I was invited to the meeting because I am Board Chair of the Multidisciplinary Disciplinary Association of Psychedelic Studies (MAPS) Canada position I was appointed to after years of working with an anti-addictive psychoactive plant medicine called ibogaine through my company Liberty Root Therapy Ltd., which was operational from 2012 to 2017 while it was still legal to work with this substance in Canada. I’ve got a relatively rare vantage point of having been professionally and legally involved in working with psychedelics, while eyeballing the space, for around ten years.

I’ve since had plenty of time to consider whether or not psychedelics are, in fact, “the next cannabis”, and I think it’s important to first acknowledge that even the cannabis market has fallen short of expectations.
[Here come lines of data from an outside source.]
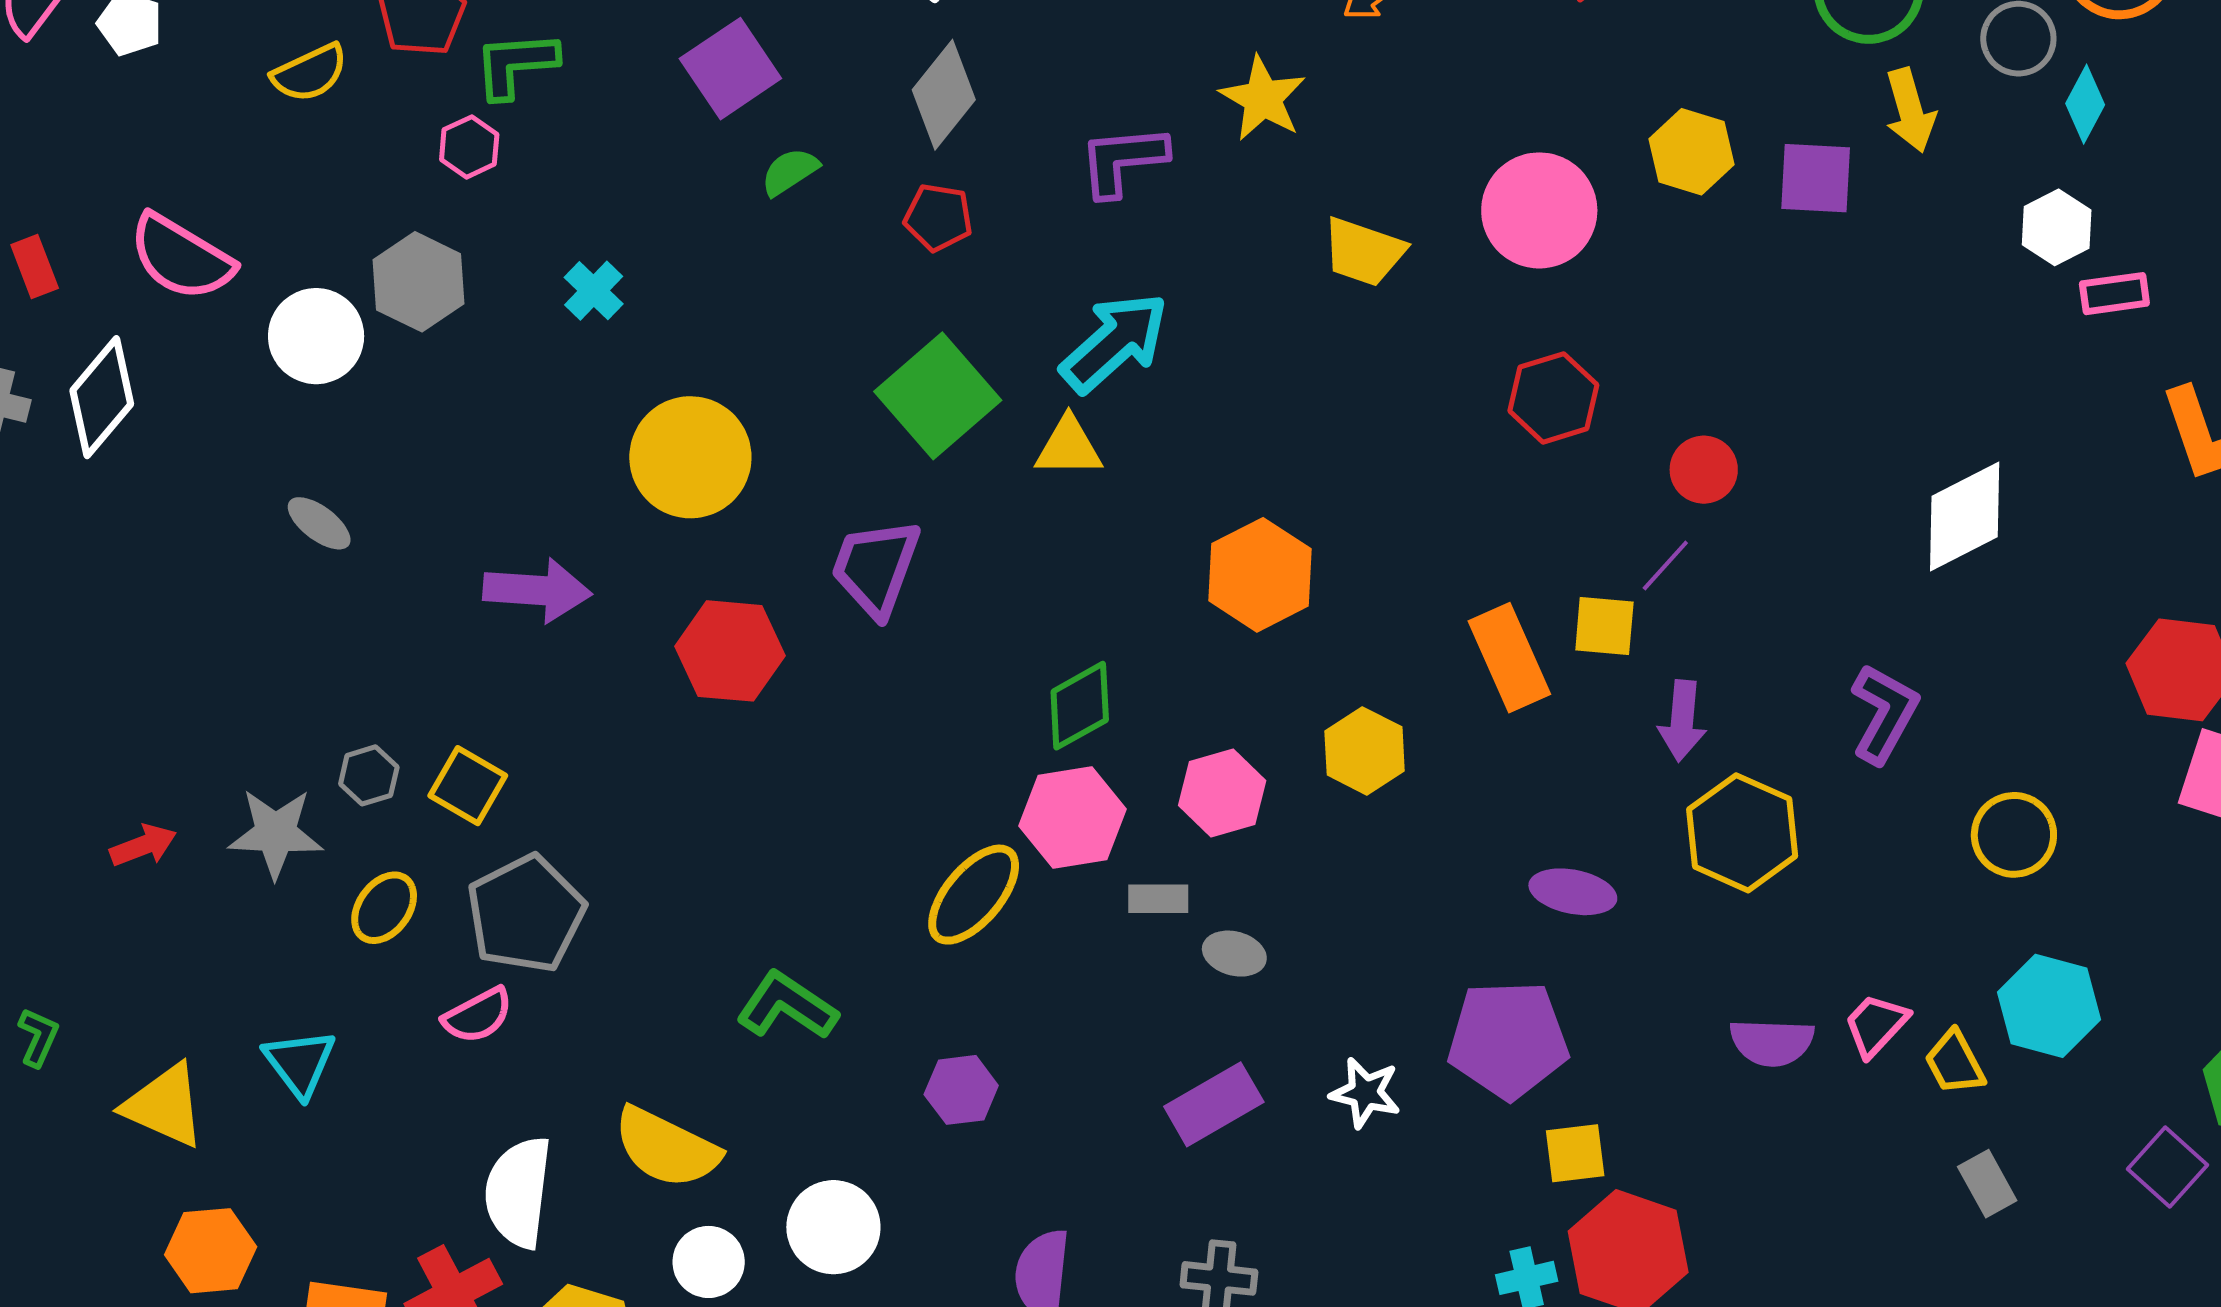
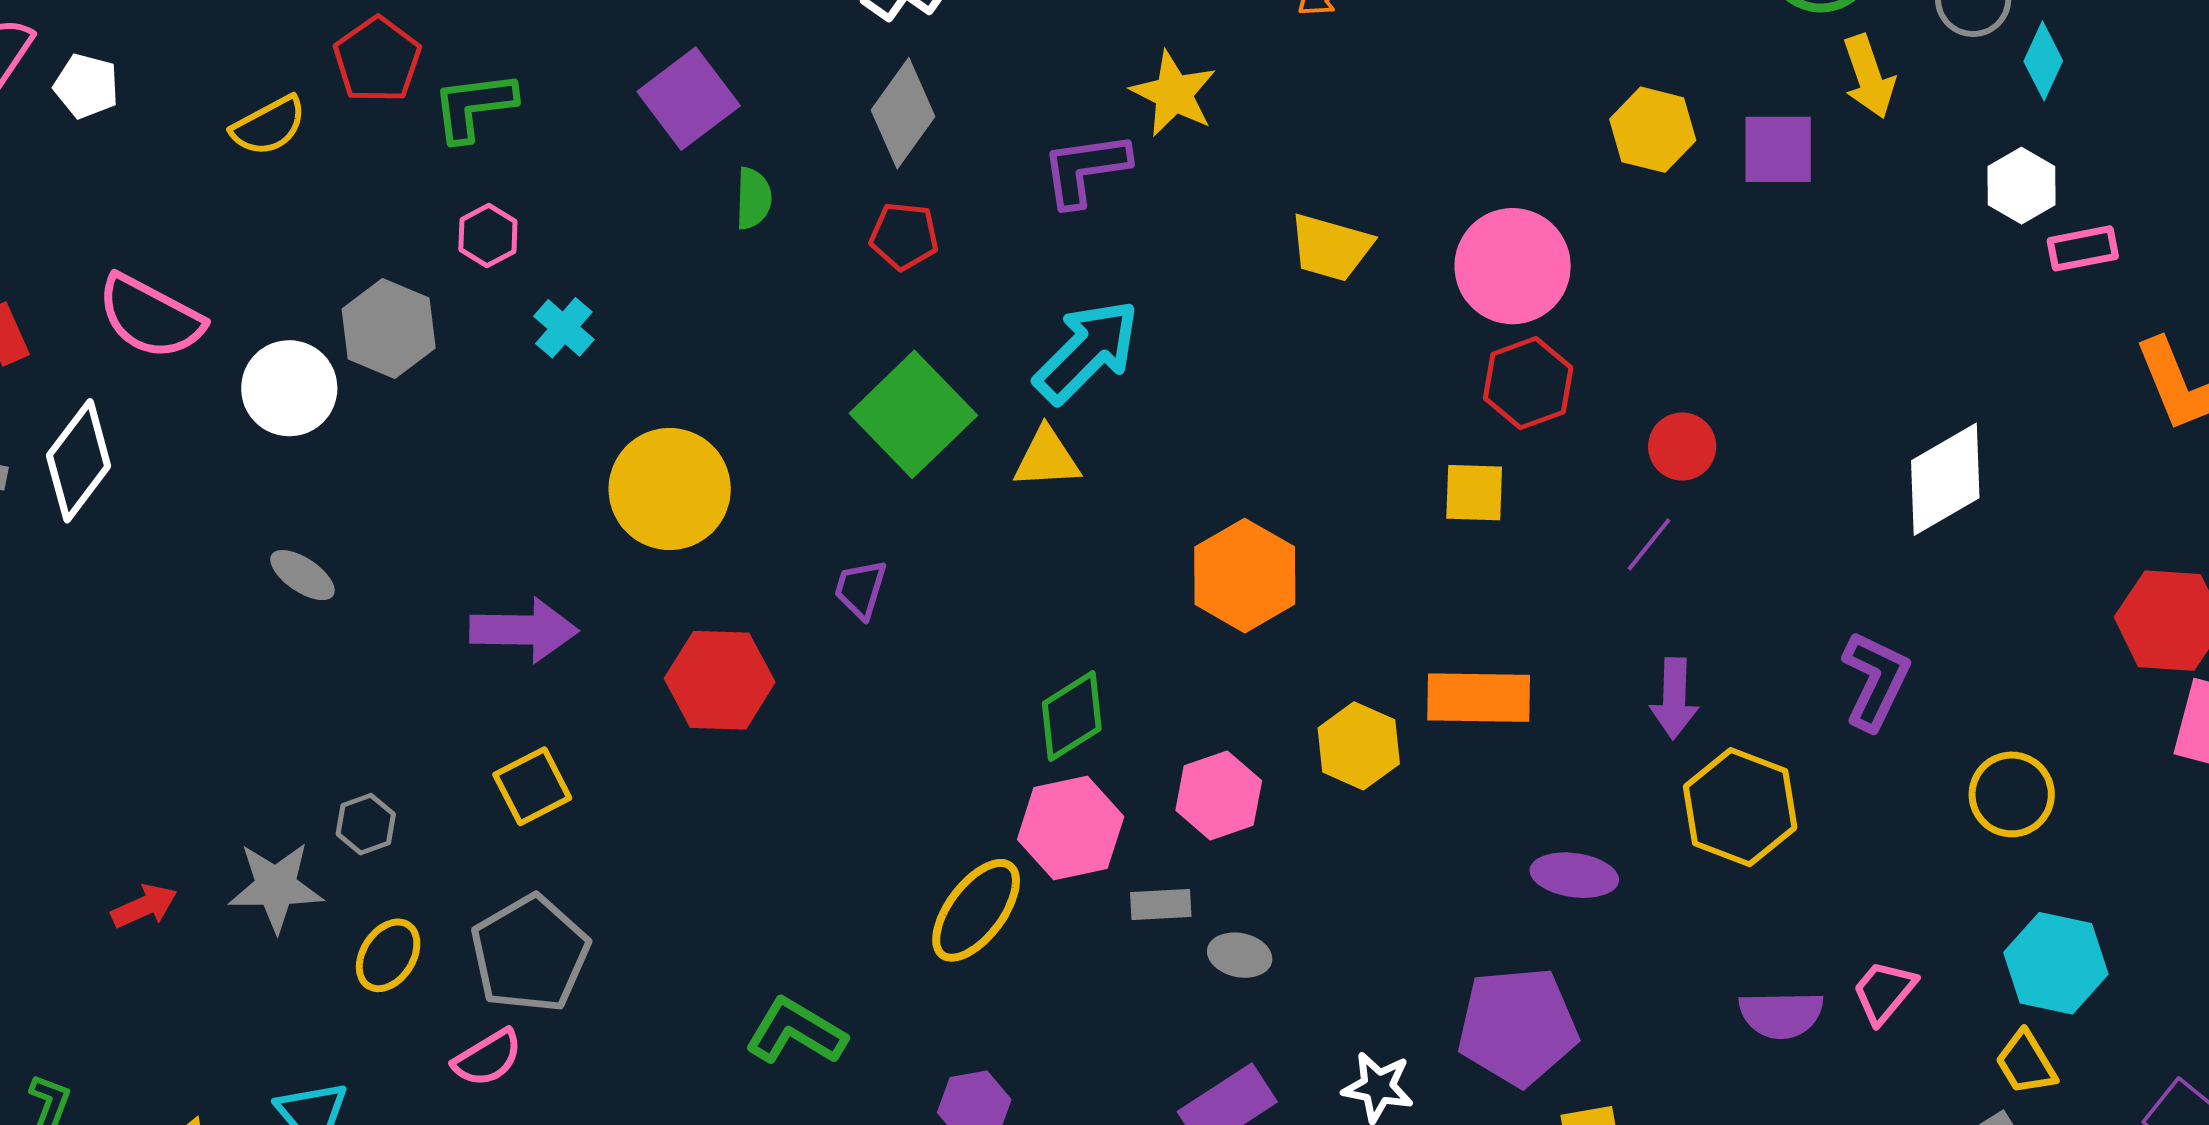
yellow star: (1263, 98) -> (1174, 94), moved
pink hexagon: (469, 147) -> (488, 236), moved
green semicircle: (790, 172) -> (753, 198), turned 128
pink circle: (1539, 210) -> (1513, 266), moved
purple trapezoid: (876, 568) -> (860, 589), size x0.6
yellow square: (1604, 626) -> (1474, 493), moved
orange rectangle: (1509, 658) -> (1479, 698), moved, turned -62
yellow square: (468, 786) -> (532, 786), moved, turned 36
yellow trapezoid: (1955, 1063) -> (2026, 1063), moved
Well-timed speculators and insiders made a killing on cannabis stocks as they hit the public market, but then reality set in, and as of today many Canadian cannabis companies are reporting dire numbers.

Do I think there will be a chance to make money off a frenzy of FOMO as newly ordained psychedelic enterprises hit Canadian stock exchanges? If you time it right, or are an insider, probably.

Will the long-term value match the price the madness of crowds will be willing to pay until it’s peaked? Not for quite some time, if ever, on most offerings, is my bet. At least, it’s an entirely different business model. Here’s why.

Psychedelics are not generally used chronically. Instead, scientific studies have shown them to have largely anti-addictive qualities, which works against the desire for returning customers. Healing a person so they don’t need your products again isn’t great for a thirsty bottom line, even though it’s obviously the right thing to do.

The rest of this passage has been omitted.